Once you find a line containing the word "Estate" in the entries below, copy it.
********
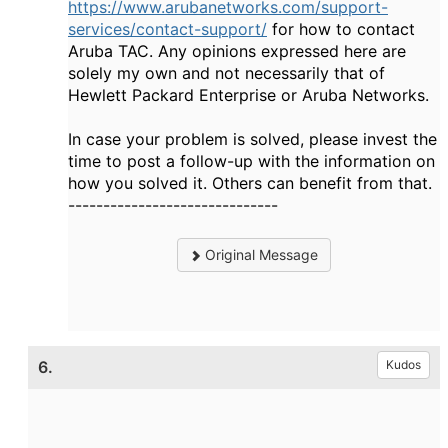
https://www.arubanetworks.com/support-
services/contact-support/
for how to contact
Aruba TAC. Any opinions expressed here are
solely my own and not necessarily that of
Hewlett Packard Enterprise or Aruba Networks.
In case your problem is solved, please invest the
time to post a follow-up with the information on
how you solved it. Others can benefit from that.
------------------------------
Original Message
6.
Kudos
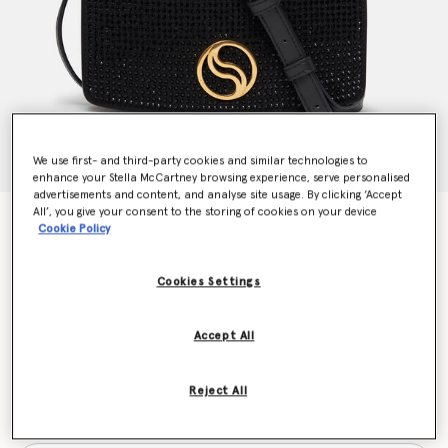
We use first- and third-party cookies and similar technologies to
enhance your Stella McCartney browsing experience, serve personalised
advertisements and content, and analyse site usage. By clicking ‘Accept
All’, you give your consent to the storing of cookies on your device
S-Wave Crystal Hotfix Wallet on Strap
Cookie Policy
€1,195.00
Cookies Settings
Colour
Ultra Black
Accept All
selected
Reject All
Want to know when it's back?
Get notified when this product is back in stock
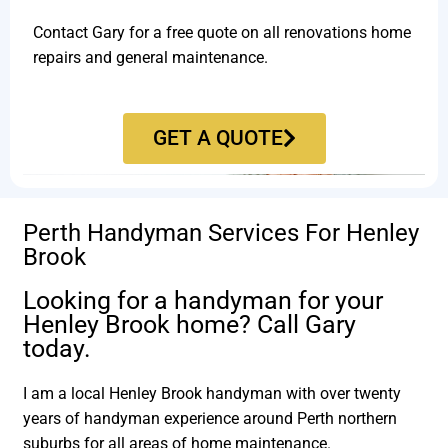
Contact Gary for a free quote on all renovations home
repairs and general maintenance.
GET A QUOTE
Perth Handyman Services For Henley
Brook
Looking for a handyman for your
Henley Brook home? Call Gary
today.
I am a local Henley Brook handyman with over twenty
years of handyman experience around Perth northern
suburbs for all areas of home maintenance.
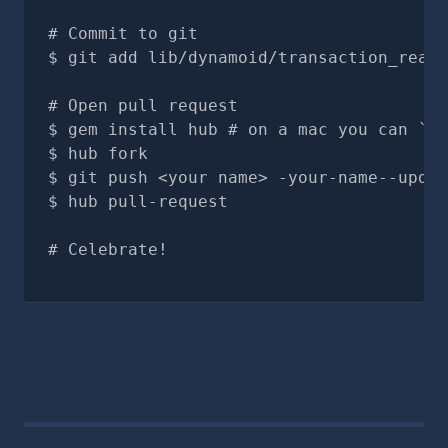
# Commit to git
git add lib/dynamoid/transaction_read.
# Open pull request
gem install hub # on a mac you can `br
hub fork
git push <your name> -your-name--updat
hub pull-request
# Celebrate!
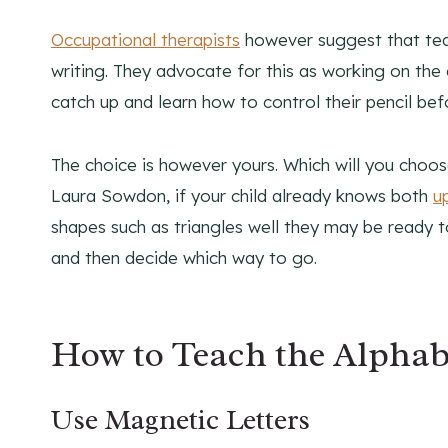
Occupational therapists
however suggest that teac
writing. They advocate for this as working on the 
catch up and learn how to control their pencil bef
The choice is however yours. Which will you choose
Laura Sowdon, if your child already knows both
u
shapes such as triangles well they may be ready t
and then decide which way to go.
How to Teach the Alphabe
Use Magnetic Letters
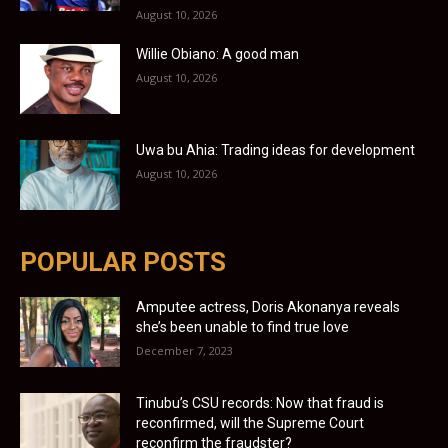
August 10, 2026
Willie Obiano: A good man
August 10, 2026
Uwa bu Ahia: Trading ideas for development
August 10, 2026
POPULAR POSTS
Amputee actress, Doris Akonanya reveals
she’s been unable to find true love
December 7, 2023
Tinubu’s CSU records: Now that fraud is
reconfirmed, will the Supreme Court
reconfirm the fraudster?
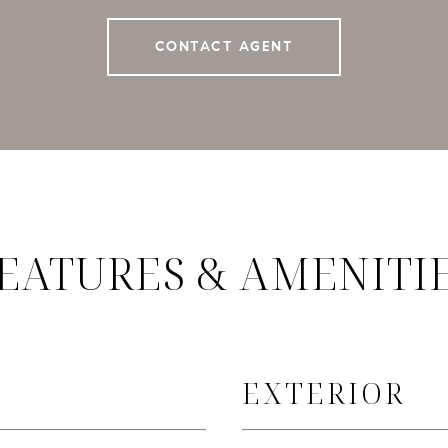
CONTACT AGENT
EATURES & AMENITI
EXTERIOR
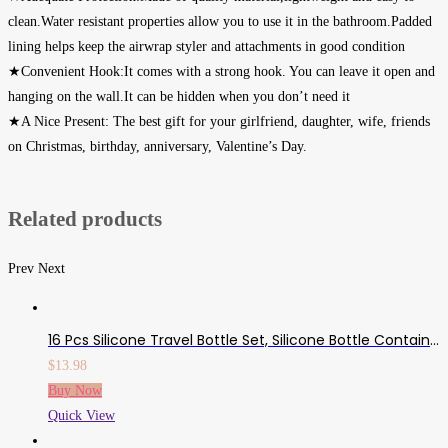
clean.Water resistant properties allow you to use it in the bathroom.Padded
lining helps keep the airwrap styler and attachments in good condition
★Convenient Hook:It comes with a strong hook. You can leave it open and
hanging on the wall.It can be hidden when you don’t need it
★A Nice Present: The best gift for your girlfriend, daughter, wife, friends
on Christmas, birthday, anniversary, Valentine’s Day.
Related products
Prev
Next
16 Pcs Silicone Travel Bottle Set, Silicone Bottle Container Spray Bottles Cream Jars Leak-Proof Cosmetic Toiletry Travel Containers With Optional Tag
$
13.98
Buy Now
Quick View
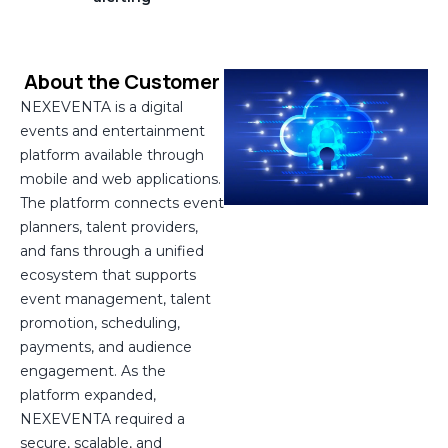
About the Customer
NEXEVENTA is a digital
events and entertainment
platform available through
mobile and web applications.
The platform connects event
planners, talent providers,
and fans through a unified
ecosystem that supports
event management, talent
promotion, scheduling,
payments, and audience
engagement. As the
platform expanded,
NEXEVENTA required a
secure, scalable, and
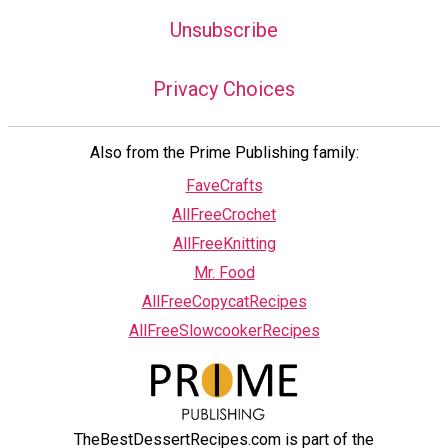
Unsubscribe
Privacy Choices
Also from the Prime Publishing family:
FaveCrafts
AllFreeCrochet
AllFreeKnitting
Mr. Food
AllFreeCopycatRecipes
AllFreeSlowcookerRecipes
TheBestDessertRecipes.com is part of the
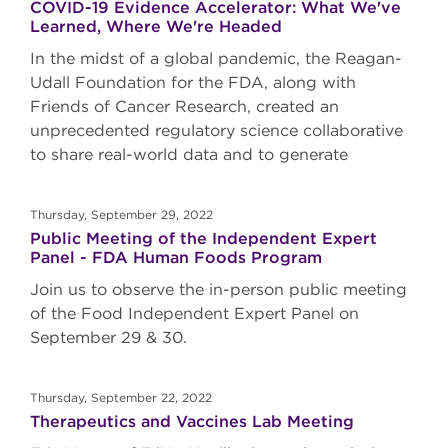
COVID-19 Evidence Accelerator: What We've
Learned, Where We're Headed
In the midst of a global pandemic, the Reagan-
Udall Foundation for the FDA, along with
Friends of Cancer Research, created an
unprecedented regulatory science collaborative
to share real-world data and to generate
Thursday, September 29, 2022
Public Meeting of the Independent Expert
Panel - FDA Human Foods Program
Join us to observe the in-person public meeting
of the Food Independent Expert Panel on
September 29 & 30.
Thursday, September 22, 2022
Therapeutics and Vaccines Lab Meeting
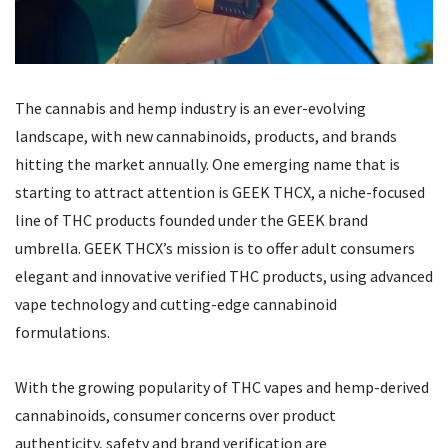
The cannabis and hemp industry is an ever-evolving
landscape, with new cannabinoids, products, and brands
hitting the market annually. One emerging name that is
starting to attract attention is
GEEK THCX, a niche-focused
line of THC products founded under the GEEK brand
umbrella
. GEEK THCX’s mission is to offer adult consumers
elegant and innovative verified THC products, using advanced
vape technology and cutting-edge cannabinoid
formulations.
With the growing popularity of THC vapes and hemp-derived
cannabinoids, consumer concerns over product
authenticity, safety and brand verification are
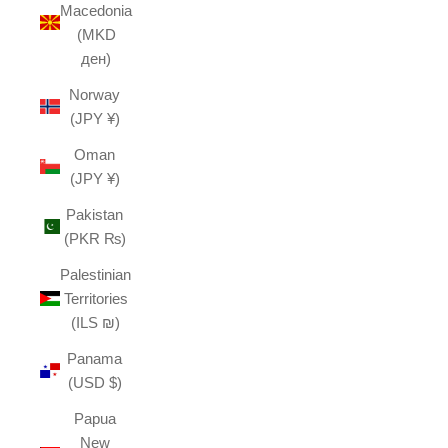
Macedonia
(MKD
ден)
Norway
(JPY ¥)
Oman
(JPY ¥)
Pakistan
(PKR ₨)
Palestinian
Territories
(ILS ₪)
Panama
(USD $)
Papua
New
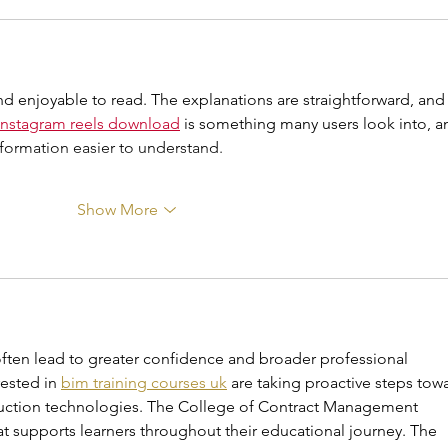
and enjoyable to read. The explanations are straightforward, and
instagram reels download
 is something many users look into, a
nformation easier to understand.
Show More
ten lead to greater confidence and broader professional 
ested in 
bim training courses uk
 are taking proactive steps tow
ction technologies. The College of Contract Management 
 supports learners throughout their educational journey. The 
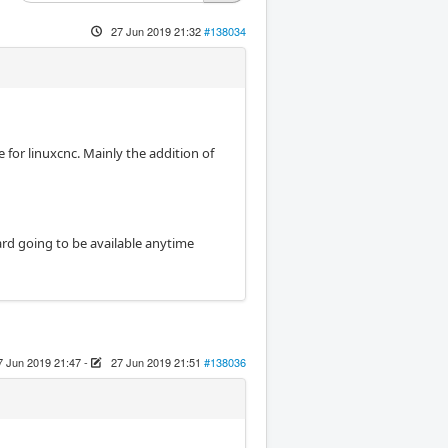
27 Jun 2019 21:32
#138034
e for linuxcnc. Mainly the addition of
oard going to be available anytime
7 Jun 2019 21:47
-
27 Jun 2019 21:51
#138036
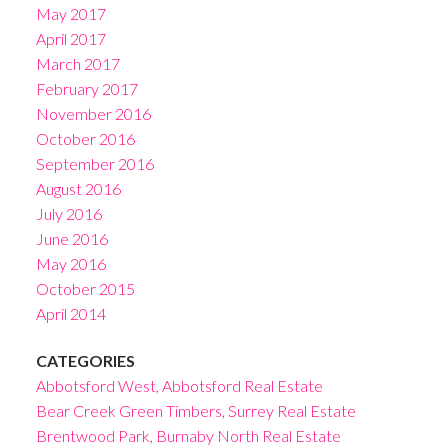
May 2017
April 2017
March 2017
February 2017
November 2016
October 2016
September 2016
August 2016
July 2016
June 2016
May 2016
October 2015
April 2014
CATEGORIES
Abbotsford West, Abbotsford Real Estate
Bear Creek Green Timbers, Surrey Real Estate
Brentwood Park, Burnaby North Real Estate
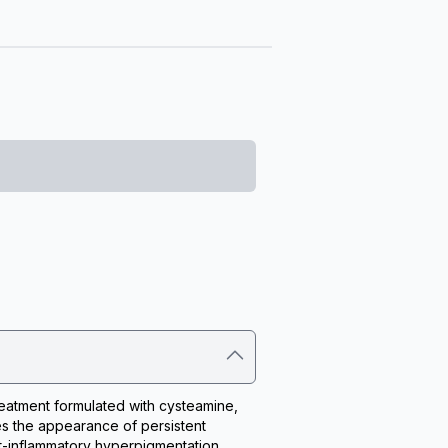
eatment formulated with cysteamine, 
s the appearance of persistent 
-inflammatory hyperpigmentation, 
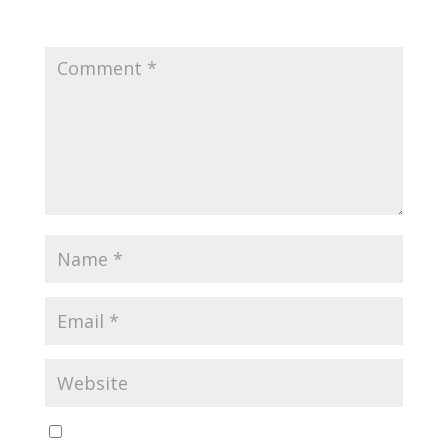
fields are marked
*
Yes, notify me of new blog posts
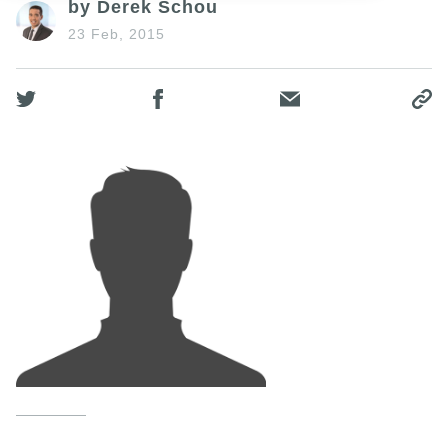
by Derek Schou
23 Feb, 2015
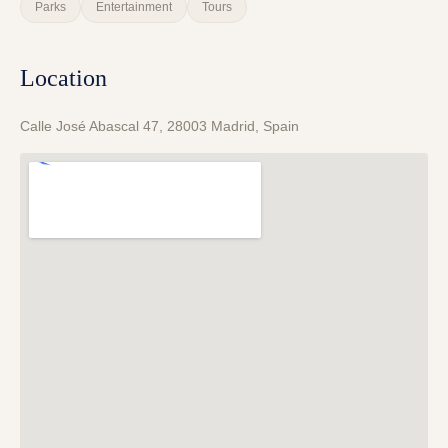
Parks
Entertainment
Tours
Location
Calle José Abascal 47, 28003 Madrid, Spain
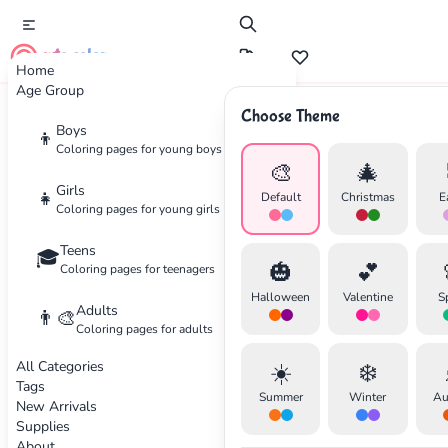
cute color
Home
Age Group
Choose Theme
Advertisement
Boys
👦
Coloring pages for young boys
🎨
🎄
Girls
👧
Default
Christmas
E
Coloring pages for young girls
Teens
🎓
🎃
💕
Coloring pages for teenagers
Halloween
Valentine
S
Adults
👨‍🎨
Coloring pages for adults
All Categories
☀️
❄️
Tags
Summer
Winter
Au
New Arrivals
Supplies
About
********
EXPECTED ANSWER:
Abbotsford West, Abbotsford Real Estate
Bear Creek Green Timbers, Surrey Real Estate
Brentwood Park, Burnaby North Real Estate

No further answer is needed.